O Brasil e o espírito do tempo

Por Wanfil em Cultura

27 de Abril de 2019

“Escritores e Leviatã” é o título de um pequeno ensaio escrito por George Orwell em 1948 (o mesmo ano em que ele publicou 1984). Pois bem, logo no início do texto, uma passagem chamou a minha atenção:

“Não quero aqui expressar uma opinião favorável ou contrária ao patrocínio estatal das artes, mas apenas salientar que o tipo de Estado que nos governa deve depender em parte da atmosfera intelectual dominante: quer dizer, nesse contexto, deve depender em parte da atitude dos próprios escritores e artistas, e de sua disposição ou não de manter vivo o espírito do liberalismo”.
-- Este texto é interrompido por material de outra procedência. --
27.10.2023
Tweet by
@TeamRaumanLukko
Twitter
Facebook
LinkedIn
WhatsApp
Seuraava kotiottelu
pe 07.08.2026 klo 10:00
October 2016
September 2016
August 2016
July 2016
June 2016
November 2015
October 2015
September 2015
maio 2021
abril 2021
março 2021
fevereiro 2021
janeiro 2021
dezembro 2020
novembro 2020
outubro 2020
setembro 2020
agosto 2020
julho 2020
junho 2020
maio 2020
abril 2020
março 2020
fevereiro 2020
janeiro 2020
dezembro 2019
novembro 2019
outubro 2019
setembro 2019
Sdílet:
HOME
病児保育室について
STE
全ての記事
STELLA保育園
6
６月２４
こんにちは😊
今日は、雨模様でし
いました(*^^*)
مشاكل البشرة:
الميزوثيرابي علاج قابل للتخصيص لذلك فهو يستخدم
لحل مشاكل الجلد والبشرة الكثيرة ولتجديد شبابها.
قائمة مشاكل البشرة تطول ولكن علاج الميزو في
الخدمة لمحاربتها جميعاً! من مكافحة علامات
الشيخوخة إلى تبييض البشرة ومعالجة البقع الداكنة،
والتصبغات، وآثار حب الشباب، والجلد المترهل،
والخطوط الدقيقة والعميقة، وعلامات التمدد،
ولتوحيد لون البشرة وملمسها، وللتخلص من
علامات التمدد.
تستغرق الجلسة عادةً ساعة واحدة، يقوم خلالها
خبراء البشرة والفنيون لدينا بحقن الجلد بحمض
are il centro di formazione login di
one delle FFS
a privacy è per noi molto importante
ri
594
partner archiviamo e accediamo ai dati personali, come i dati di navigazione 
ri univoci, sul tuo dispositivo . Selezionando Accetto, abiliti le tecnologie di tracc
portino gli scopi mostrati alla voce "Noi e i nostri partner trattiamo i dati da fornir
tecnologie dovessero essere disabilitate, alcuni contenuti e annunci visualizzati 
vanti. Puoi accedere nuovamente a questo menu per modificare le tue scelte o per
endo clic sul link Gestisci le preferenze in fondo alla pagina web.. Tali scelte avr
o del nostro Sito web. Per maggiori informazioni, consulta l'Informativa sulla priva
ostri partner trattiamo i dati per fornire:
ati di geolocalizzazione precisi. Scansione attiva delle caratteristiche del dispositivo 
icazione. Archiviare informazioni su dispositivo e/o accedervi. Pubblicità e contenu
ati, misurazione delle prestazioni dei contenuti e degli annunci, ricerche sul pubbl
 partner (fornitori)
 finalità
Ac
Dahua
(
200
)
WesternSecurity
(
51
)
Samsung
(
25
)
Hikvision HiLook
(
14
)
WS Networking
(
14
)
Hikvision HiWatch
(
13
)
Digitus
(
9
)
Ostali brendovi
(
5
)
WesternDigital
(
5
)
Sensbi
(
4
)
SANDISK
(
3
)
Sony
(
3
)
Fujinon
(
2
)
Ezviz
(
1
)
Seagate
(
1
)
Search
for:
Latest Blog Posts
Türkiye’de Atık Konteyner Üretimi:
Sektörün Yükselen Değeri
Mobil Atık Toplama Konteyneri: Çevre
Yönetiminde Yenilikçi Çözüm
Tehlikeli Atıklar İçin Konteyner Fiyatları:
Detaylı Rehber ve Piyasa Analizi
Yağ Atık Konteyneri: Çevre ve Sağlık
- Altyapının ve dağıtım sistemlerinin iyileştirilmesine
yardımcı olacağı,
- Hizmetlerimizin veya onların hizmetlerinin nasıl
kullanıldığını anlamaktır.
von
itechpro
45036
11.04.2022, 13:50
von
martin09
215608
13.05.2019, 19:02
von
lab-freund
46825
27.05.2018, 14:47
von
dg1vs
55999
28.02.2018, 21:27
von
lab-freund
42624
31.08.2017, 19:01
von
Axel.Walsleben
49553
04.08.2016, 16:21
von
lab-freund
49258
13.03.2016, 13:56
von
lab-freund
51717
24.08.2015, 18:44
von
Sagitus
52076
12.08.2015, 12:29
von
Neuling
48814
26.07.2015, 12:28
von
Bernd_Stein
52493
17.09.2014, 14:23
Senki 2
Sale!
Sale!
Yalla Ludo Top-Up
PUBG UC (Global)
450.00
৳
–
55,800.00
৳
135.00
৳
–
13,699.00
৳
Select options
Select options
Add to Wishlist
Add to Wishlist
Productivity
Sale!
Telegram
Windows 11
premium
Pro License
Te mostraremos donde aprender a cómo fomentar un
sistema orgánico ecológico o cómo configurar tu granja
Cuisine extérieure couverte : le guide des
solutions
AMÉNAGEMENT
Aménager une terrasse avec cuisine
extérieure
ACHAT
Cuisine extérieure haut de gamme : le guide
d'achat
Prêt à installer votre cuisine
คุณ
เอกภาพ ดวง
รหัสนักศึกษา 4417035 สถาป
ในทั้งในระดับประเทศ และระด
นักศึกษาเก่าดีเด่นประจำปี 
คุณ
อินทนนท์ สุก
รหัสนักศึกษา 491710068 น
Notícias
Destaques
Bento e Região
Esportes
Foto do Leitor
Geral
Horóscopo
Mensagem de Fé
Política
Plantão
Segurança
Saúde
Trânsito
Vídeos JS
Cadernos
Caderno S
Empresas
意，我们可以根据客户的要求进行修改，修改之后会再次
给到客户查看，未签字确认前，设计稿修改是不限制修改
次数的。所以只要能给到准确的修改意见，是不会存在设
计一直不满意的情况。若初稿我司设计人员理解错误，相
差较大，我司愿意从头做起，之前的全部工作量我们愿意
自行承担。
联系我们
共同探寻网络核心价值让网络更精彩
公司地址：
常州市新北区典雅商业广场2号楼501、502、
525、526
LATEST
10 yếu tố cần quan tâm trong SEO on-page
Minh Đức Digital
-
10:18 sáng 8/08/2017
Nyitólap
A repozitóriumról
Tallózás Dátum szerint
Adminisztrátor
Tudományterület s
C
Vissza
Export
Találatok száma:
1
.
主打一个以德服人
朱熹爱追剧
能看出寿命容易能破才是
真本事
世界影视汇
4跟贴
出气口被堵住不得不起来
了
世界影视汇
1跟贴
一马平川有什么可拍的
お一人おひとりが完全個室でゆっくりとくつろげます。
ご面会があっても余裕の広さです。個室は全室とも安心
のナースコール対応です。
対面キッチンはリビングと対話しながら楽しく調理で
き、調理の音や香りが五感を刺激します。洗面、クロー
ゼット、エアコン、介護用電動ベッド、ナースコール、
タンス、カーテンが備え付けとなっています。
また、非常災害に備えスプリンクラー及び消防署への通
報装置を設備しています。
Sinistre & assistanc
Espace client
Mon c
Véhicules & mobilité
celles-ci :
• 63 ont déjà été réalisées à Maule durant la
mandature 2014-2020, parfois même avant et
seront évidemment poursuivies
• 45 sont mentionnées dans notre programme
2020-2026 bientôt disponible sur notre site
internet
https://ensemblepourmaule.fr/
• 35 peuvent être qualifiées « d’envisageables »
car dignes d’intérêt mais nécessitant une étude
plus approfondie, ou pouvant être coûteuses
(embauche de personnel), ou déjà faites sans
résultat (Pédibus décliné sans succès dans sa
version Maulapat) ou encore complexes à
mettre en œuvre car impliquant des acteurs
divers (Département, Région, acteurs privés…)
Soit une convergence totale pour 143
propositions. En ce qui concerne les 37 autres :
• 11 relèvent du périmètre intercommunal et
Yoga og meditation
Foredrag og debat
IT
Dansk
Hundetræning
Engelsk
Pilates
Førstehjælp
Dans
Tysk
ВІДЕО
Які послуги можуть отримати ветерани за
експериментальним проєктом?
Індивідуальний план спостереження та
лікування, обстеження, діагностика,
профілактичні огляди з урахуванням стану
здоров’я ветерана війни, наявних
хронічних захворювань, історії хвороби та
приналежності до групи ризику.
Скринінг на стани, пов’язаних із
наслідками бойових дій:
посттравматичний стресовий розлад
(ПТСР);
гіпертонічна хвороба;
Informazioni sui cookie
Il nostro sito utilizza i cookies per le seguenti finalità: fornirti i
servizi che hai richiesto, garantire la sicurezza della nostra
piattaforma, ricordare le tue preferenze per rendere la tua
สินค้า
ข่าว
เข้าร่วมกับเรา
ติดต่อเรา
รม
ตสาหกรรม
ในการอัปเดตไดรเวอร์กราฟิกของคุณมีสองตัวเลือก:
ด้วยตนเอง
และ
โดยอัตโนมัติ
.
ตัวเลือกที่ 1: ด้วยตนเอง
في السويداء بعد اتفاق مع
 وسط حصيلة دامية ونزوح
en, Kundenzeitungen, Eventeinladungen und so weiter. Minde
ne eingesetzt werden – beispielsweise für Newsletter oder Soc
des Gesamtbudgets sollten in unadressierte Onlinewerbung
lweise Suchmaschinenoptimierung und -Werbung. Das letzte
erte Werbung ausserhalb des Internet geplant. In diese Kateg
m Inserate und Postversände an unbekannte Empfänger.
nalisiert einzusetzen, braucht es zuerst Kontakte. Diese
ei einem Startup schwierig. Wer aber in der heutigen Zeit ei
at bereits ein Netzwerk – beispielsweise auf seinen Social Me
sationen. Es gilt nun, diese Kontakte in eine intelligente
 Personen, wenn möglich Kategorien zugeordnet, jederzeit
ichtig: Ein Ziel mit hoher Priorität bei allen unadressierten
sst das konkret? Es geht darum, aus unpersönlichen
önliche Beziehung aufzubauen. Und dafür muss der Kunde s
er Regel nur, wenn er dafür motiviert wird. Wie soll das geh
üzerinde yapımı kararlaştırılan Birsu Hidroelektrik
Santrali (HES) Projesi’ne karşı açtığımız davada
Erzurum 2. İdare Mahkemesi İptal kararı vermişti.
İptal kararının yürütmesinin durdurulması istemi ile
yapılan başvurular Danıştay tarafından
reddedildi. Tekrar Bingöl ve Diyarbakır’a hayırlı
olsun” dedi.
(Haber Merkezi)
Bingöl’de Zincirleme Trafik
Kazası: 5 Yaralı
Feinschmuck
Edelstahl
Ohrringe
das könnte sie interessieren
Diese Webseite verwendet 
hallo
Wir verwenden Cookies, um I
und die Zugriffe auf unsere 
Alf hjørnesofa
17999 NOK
Não me interessa agora o antagonismo entre os “patrocínios estatais das artes” e o “espírito do liberalismo”, mas sim a relação entre a “atmosfera intelectual” e o “tipo de de Estado que nos governa”. Repare: Orwell não indaga sobre o tipo de sujeito ou de partido que está no poder, mas sobre o pensamento predominante na forma de organização estatal que domina o pedaço. É algo mais profundo e duradouro.

O paralelismo foi automático: Qual tipo de Estado governa o Brasil? E o Ceará? Pois é. Respostas, quaisquer que sejam, não podem ignorar algumas características: ineficiente, paternalista, burocrático, corporativista.

Qual tipo de atmosfera intelectual prevalece no país desde algumas décadas? Com exceções que sempre confirmam a regra, certas distinções são inescapáveis: partidária, ativista, burocrática, corporativista.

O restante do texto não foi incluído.